## Task statement:
Reproduce exactly the lines below from the one containing "otwiera się 2" through the one containing "co jest warunkie", including both, and nothing else.

## Dataset excerpts:
+===+

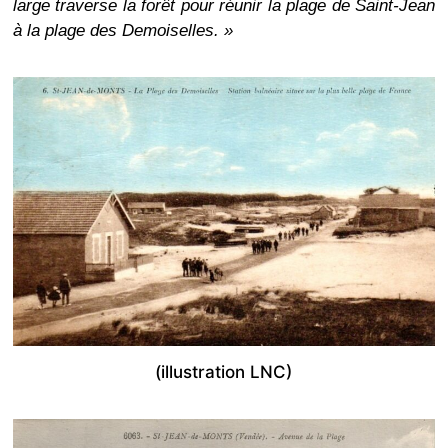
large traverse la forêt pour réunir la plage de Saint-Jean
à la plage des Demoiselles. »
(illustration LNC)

+===+

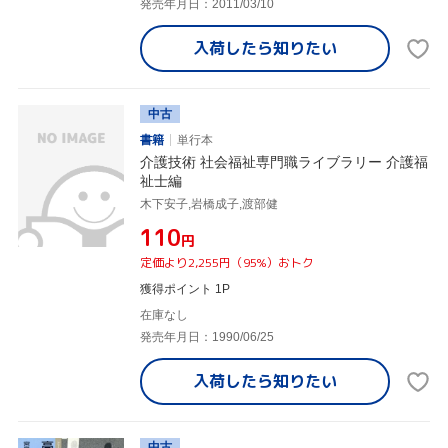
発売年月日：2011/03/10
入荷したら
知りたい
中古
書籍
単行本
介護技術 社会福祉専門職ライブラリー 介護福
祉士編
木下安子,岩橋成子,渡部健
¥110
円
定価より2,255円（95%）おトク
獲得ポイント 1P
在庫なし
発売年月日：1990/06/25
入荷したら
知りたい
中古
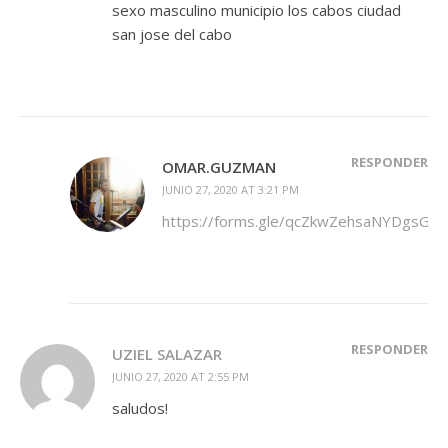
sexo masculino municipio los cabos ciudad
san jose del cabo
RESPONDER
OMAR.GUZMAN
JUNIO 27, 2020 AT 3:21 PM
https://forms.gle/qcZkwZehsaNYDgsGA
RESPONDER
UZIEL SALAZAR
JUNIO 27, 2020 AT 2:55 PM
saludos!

+===+

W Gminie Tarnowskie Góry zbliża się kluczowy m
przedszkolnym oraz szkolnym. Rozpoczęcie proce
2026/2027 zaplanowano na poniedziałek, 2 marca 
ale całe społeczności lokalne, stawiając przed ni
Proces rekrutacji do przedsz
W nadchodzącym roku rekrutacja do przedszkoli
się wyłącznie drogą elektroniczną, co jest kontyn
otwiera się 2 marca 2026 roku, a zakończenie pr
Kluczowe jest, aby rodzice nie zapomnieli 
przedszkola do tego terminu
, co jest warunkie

+===+

## Task result:
otwiera się 2 marca 2026 roku, a zakończenie pr
Kluczowe jest, aby rodzice nie zapomnieli 
przedszkola do tego terminu
, co jest warunkie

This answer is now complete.